Note: Many organizations use Single Sign On internally, which is a more ideal method of configuring AWS access than password-based login for a variety of reasons, including user provisioning and deprecation. If SSO can be used, I recommend setting that up and transitioning your IAM users if possible.

Step 6: Locate Exposed Services

Aside from improperly-configured IAM users, your biggest security risk at this stage is likely to be services that are improperly configured to allow traffic from public endpoints. This includes:

  • S3 Buckets set to allow public access

There isn’t enough storage space on Medium to walk through the detailed steps of fixing all of these issues, but the goal at this point is to plug the most egregious gaps. There are a number of open source auditing tools that can be used to quickly discover at-risk resources, but your biggest objectives should be:

  • Closing ports and security group rules that are exposed publicly. You can use VPC Flow Logs (be careful, they can get expensive) to determine usage prior to closing ports.

Step 7: Lock Down Your Domains

Domains are the lifeblood of your organization’s applications and brand. If someone transfers that domain out of your Route53, a bad time is going to be had by everyone. In this step, your goals are to:

  1. Configure transfer locks on all of your supported domains.

Domain Settings

Enabling transfer locks will be an easy and non-destructive process. You can do this quickly via the Route53 console. The same is true for enabling auto-renewal.

Changing the technical and administrative contacts will be more time-consuming but is also a non-breaking change. Just be sure to use an email you have access to and that can receive email from outside sources so you can confirm the ownership.

If the domain is registered outside of Route53, you’ll need to track down the registrar and apply the changes there. If you’re up for a challenge, you can transfer the domains into Route53, but that is much more likely to lead to downtime if a mistake is made.

Domain Takeover via Unclaimed Resources

For domains that have records in Route53 pointing to S3 buckets, it is very important that you audit these records to ensure the bucket actually still exists. There is a very clever attack known as subdomain takeover, in which an attacker can take advantage of the global namespace in which S3 buckets operate to point your subdomain to a bucket they own.
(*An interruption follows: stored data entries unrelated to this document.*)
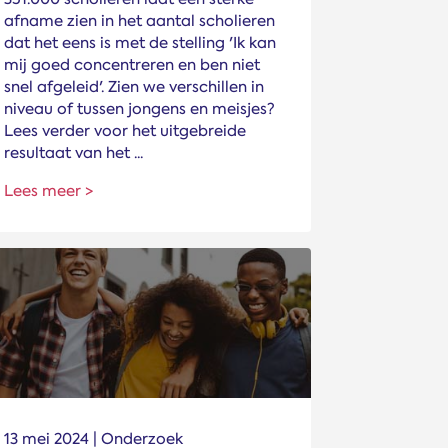
afname zien in het aantal scholieren
dat het eens is met de stelling 'Ik kan
mij goed concentreren en ben niet
snel afgeleid'. Zien we verschillen in
niveau of tussen jongens en meisjes?
Lees verder voor het uitgebreide
resultaat van het ...
Lees meer >
13 mei 2024 | Onderzoek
You should take this opportunity to audit all domain records to ensure they are still in use and pointing to valid resources or endpoints.

Step 8: Find Expiring Certificates

AWS hides TLS certificates in two places:

  1. AWS ACM — a managed certificate service with its own dashboard in which certificates can be provisioned, renewed, and monitored.
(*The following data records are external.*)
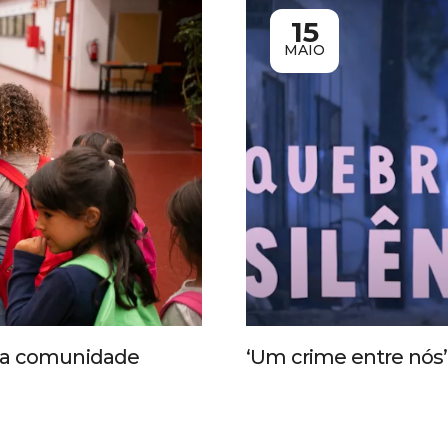
15
MAIO
 da comunidade
‘Um crime entre nós’ 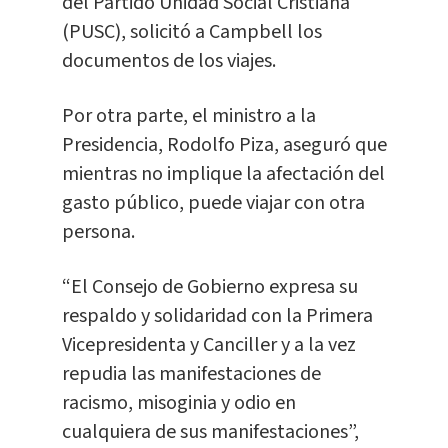
del Partido Unidad Social Cristiana
(PUSC), solicitó a Campbell los
documentos de los viajes.
Por otra parte, el ministro a la
Presidencia, Rodolfo Piza, aseguró que
mientras no implique la afectación del
gasto público, puede viajar con otra
persona.
“El Consejo de Gobierno expresa su
respaldo y solidaridad con la Primera
Vicepresidenta y Canciller y a la vez
repudia las manifestaciones de
racismo, misoginia y odio en
cualquiera de sus manifestaciones”,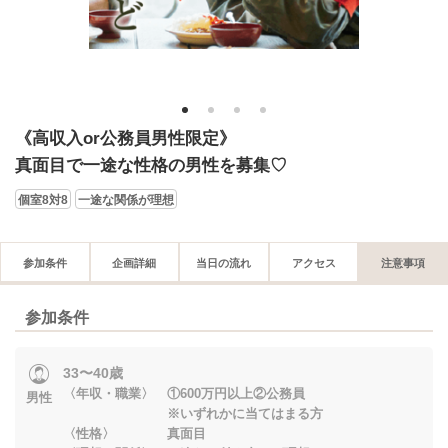
1
2
3
4
《高収入or公務員男性限定》
真面目で一途な性格の男性を募集♡
個室8対8
一途な関係が理想
参加条件
企画詳細
当日の流れ
アクセス
注意事項
参加条件
33〜40歳
〈年収・職業〉 ①600万円以上②公務員
男性
※いずれかに当てはまる方
〈性格〉 真面目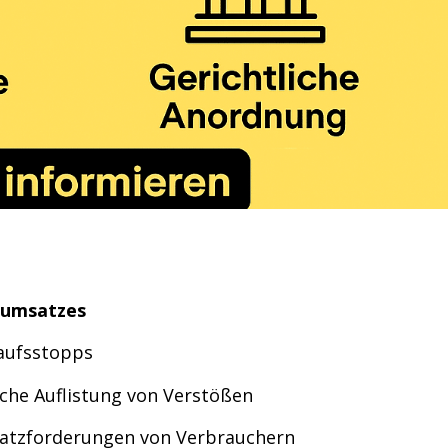
sumsatzes
aufsstopps
che Auflistung von Verstößen
satzforderungen von Verbrauchern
Your challenge is to locate, rotate, and associate:

  1. Locate all certificates that are currently in use. I recommend using the APIs, including the list-server-certificates API call.

Step 9: Untangle The Web of Services

At this stage, we’ve avoided breaking things for as long as possible and done almost all we can without getting our hands too dirty. It’s time to start mapping existing running applications, shutting down unused services, and untangling the web of servers with names like “donotdeleteever.” Mistakes may be made.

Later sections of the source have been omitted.